1968, année révolutionnaire qui voit Sonia changer le visage de la mode. Au cœur de cette tornade, Saint-Germain-des-Prés, ses femmes cérébrales et sensuelles, son esprit singulier qui sublime tout Paris. Avec toujours un mot d’ordre, une envie, refuser l’ordinaire, l’attendu, le convenu. Alors elle invente, elle change, elle essaie. Sa signature ? Le tricot, dont elle est sacrée reine en 1970 par le Women’s Wear Daily.
À peine 2 ans et déjà reine, mais pas question de se reposer. Sonia Rykiel avance, toujours, encore, réinvente, réécrit, repense. Vive les coutures à l’envers et le pas d’ourlet, vive la démode et son souffle provocateur ! Abolissons les diktats d’une mode rigide et sans humour ! Jouons la mode qui aime les femmes, épouse leurs formes, à même la peau. Rykiel émancipe, Sonia ouvre des univers. Désormais, il y aura des rayures, des dentelles, des strass et des mots écrits sur le corps des femmes.
La femme Rykiel s’impose, progressivement, sans effort particulier, comme une évidence. La femme Rykiel c’est une femme qui séduit parce qu’elle surprend toujours. Une femme qui sort des conventions et des habitudes de son époque. Une femme qui s’éloigne avec bonheur des normes en vigueur. Une femme tout à la fois joueuse, intelligente, impertinente et sexy. Une femme univers.

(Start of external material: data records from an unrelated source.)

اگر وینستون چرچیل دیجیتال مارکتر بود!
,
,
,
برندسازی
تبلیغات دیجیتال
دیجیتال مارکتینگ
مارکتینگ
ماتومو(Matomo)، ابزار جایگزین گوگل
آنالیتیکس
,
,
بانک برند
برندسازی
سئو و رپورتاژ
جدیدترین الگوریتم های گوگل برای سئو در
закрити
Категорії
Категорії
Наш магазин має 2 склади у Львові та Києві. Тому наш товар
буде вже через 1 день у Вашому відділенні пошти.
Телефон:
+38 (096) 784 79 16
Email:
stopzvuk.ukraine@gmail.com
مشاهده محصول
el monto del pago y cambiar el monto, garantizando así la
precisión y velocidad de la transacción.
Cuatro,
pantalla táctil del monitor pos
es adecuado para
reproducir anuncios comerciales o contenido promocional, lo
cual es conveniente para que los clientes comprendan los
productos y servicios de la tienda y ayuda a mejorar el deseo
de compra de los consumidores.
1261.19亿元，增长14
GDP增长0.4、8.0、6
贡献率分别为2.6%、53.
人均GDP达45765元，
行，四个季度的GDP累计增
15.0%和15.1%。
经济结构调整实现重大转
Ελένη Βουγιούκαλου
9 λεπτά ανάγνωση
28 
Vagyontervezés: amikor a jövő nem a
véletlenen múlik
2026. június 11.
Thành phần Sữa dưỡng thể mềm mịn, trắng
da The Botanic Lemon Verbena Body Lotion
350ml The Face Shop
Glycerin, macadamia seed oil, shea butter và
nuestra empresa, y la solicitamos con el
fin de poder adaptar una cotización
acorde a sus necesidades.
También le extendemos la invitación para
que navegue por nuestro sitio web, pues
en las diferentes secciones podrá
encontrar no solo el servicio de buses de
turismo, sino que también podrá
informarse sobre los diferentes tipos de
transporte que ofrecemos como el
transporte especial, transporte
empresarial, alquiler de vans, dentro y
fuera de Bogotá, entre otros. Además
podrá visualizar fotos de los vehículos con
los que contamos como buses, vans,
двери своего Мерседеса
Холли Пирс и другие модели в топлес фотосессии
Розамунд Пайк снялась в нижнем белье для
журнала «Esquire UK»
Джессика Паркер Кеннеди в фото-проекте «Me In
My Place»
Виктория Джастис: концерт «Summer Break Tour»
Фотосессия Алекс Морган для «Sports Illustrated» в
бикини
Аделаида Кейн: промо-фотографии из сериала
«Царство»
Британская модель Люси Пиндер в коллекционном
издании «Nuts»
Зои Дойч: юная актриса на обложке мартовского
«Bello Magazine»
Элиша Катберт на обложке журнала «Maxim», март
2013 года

Et sous nos yeux l’univers se déploie : une collection pour Les Trois Suisses en 1977 qui ouvre la mode à toutes les femmes, bientôt une ligne pour enfants, des parfums, une ligne pour la maison et des boutiques un peu partout. En 1989, c’est la création de l’autre grande marque de l’univers, Sonia By. En pleine ivresse créative, Sonia écrit ses romans, multiplie les collaborations inattendues, élargit l’univers.

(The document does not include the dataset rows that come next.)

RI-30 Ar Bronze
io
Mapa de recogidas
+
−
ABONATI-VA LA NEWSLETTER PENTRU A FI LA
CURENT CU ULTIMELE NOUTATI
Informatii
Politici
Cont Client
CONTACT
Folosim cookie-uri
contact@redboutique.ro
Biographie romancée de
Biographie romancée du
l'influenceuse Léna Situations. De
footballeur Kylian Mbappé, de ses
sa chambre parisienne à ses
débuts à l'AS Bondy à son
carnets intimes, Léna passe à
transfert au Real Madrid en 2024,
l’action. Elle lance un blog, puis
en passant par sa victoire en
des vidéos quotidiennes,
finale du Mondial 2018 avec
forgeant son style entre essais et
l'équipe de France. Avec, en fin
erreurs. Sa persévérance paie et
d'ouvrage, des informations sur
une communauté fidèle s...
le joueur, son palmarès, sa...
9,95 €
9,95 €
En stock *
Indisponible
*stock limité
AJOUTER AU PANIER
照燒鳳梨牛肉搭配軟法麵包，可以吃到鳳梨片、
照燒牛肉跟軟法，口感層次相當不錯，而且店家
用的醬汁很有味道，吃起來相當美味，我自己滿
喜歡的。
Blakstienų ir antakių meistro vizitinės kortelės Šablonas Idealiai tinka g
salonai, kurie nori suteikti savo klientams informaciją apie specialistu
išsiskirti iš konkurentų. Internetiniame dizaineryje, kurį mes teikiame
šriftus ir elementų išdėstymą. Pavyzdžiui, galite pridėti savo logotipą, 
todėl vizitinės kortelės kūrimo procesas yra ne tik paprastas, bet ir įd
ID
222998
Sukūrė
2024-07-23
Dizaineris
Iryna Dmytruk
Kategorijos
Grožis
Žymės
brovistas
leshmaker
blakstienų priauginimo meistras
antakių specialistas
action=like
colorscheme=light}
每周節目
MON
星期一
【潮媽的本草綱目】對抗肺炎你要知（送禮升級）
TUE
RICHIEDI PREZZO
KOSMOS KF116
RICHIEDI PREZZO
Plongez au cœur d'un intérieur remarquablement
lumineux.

Et puis il y a Nathalie. Fille, mannequin, metteur en scène de défilés mémorables et créatrice géniale de projets fous à lier, elle devient présidente de SONIA RYKIEL en 2007. En elle, la femme Rykiel brûle d’un ardent désir. Elle impose sans rien demander le sex-toy à Saint-Germain-des-Prés, crée de nouvelles lignes, collabore avec H&M, et offre à sa mère le plus incroyable des défilés : 30 créateurs venus fêter ses 40 ans de métier, un immense hommage à la rousse adorée.

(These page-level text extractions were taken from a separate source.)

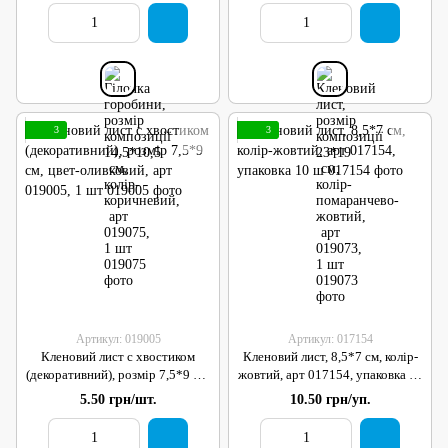
3
3
Артикул: 019005
Артикул: 017154
Кленовий лист с хвостиком
Кленовий лист, 8,5*7 см, колір-
(декоративний), розмір 7,5*9 см,
жовтий, арт 017154, упаковка 10
цвет-оливковий, арт 019005, 1
ш
5.50 грн/шт.
10.50 грн/уп.
шт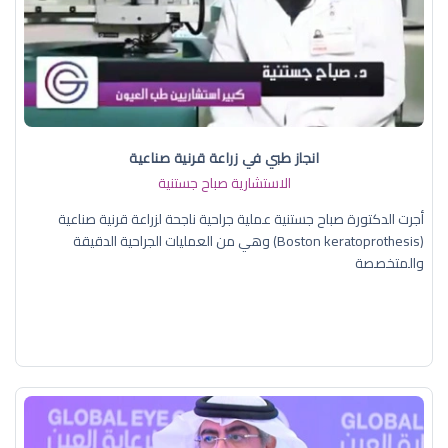
انجاز طبي في زراعة قرنية صناعية
الاستشارية صباح جستنية
أجرت الدكتورة صباح جستنية عملية جراحية ناجحة لزراعة قرنية صناعية
(Boston keratoprothesis) وهي من العمليات الجراحية الدقيقة
والمتخصصة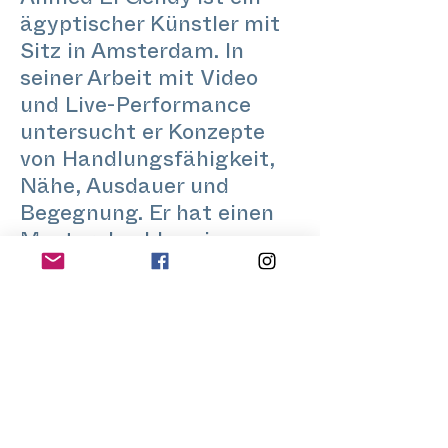
Ahmed El Gendy ist ein
ägyptischer Künstler mit
Sitz in Amsterdam. In
seiner Arbeit mit Video
und Live-Performance
untersucht er Konzepte
von Handlungsfähigkeit,
Nähe, Ausdauer und
Begegnung. Er hat einen
Masterabschluss in
Choreografie von der
Amsterdam University of
the Arts. Zudem leitet er
Bewegungsworkshops in
akademischen und
gemeinschaftlichen
Kontexten.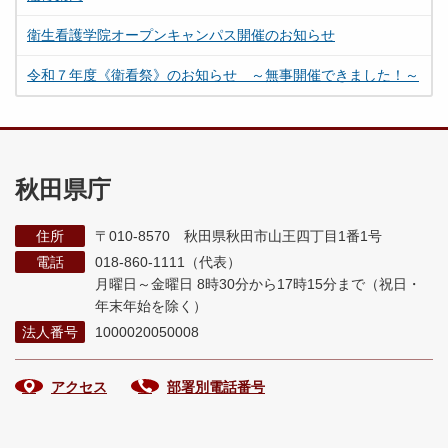
衛生看護学院オープンキャンパス開催のお知らせ
令和７年度《衛看祭》のお知らせ ～無事開催できました！～
秋田県庁
住所
〒010-8570 秋田県秋田市山王四丁目1番1号
電話
018-860-1111（代表）
月曜日～金曜日 8時30分から17時15分まで
（祝日・
年末年始を除く）
法人番号
1000020050008
アクセス
部署別電話番号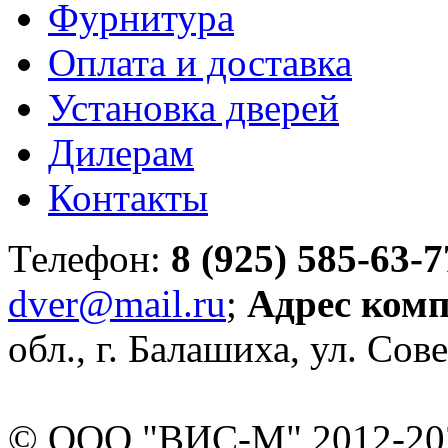
Фурнитура
Оплата и доставка
Установка дверей
Дилерам
Контакты
Телефон:
8 (925) 585-63-7
dver@mail.ru
;
Адрес ком
обл., г. Балашиха, ул. Сове
© ООО "ВИС-М" 2012-202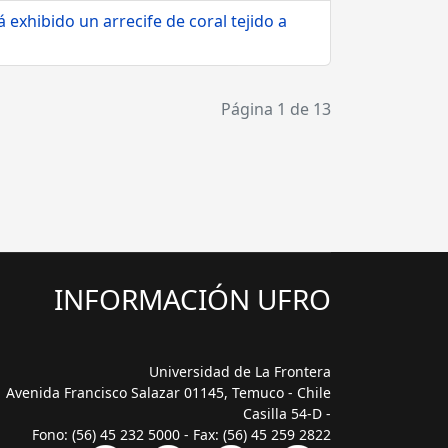
exhibido un arrecife de coral tejido a
Página 1 de 13
INFORMACIÓN UFRO
Universidad de La Frontera
Avenida Francisco Salazar 01145, Temuco - Chile
Casilla 54-D -
Fono: (56) 45 232 5000 - Fax: (56) 45 259 2822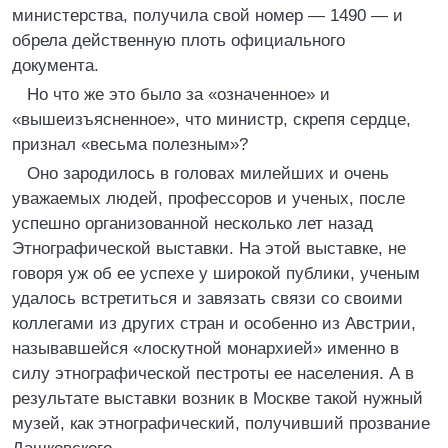
министерства, получила свой номер — 1490 — и
обрела действенную плоть официального
документа.
Но что же это было за «означенное» и
«вышеизъясненное», что министр, скрепя сердце,
признал «весьма полезным»?
Оно зародилось в головах милейших и очень
уважаемых людей, профессоров и ученых, после
успешно организованной несколько лет назад
Этнографической выставки. На этой выставке, не
говоря уж об ее успехе у широкой публики, ученым
удалось встретиться и завязать связи со своими
коллегами из других стран и особенно из Австрии,
называвшейся «лоскутной монархией» именно в
силу этнографической пестроты ее населения. А в
результате выставки возник в Москве такой нужный
музей, как этнографический, получивший прозвание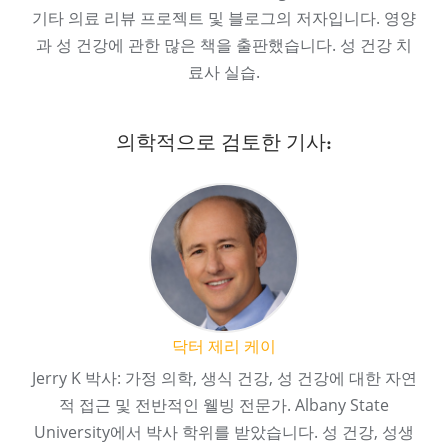
기타 의료 리뷰 프로젝트 및 블로그의 저자입니다. 영양
과 성 건강에 관한 많은 책을 출판했습니다. 성 건강 치
료사 실습.
의학적으로 검토한 기사:
닥터 제리 케이
Jerry K 박사: 가정 의학, 생식 건강, 성 건강에 대한 자연
적 접근 및 전반적인 웰빙 전문가. Albany State
University에서 박사 학위를 받았습니다. 성 건강, 성생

Vient 2012 et une formidable envie d’aller encore un peu plus loin. C’est dit ! Le monde devient le nouveau port d’attache de Saint-Germain-des-Prés. L’univers Rykiel s’élargit mais la femme Rykiel, elle, ne change pas. Une fois de plus, elle est là où on ne l’attend pas. Imprévisible, toujours prête à surprendre, elle est aujourd’hui imaginée par un homme, Geraldo da Conceiçao. Parce que, comme le dit si bien Nathalie Rykiel : « Le talent n’a pas de sexe ».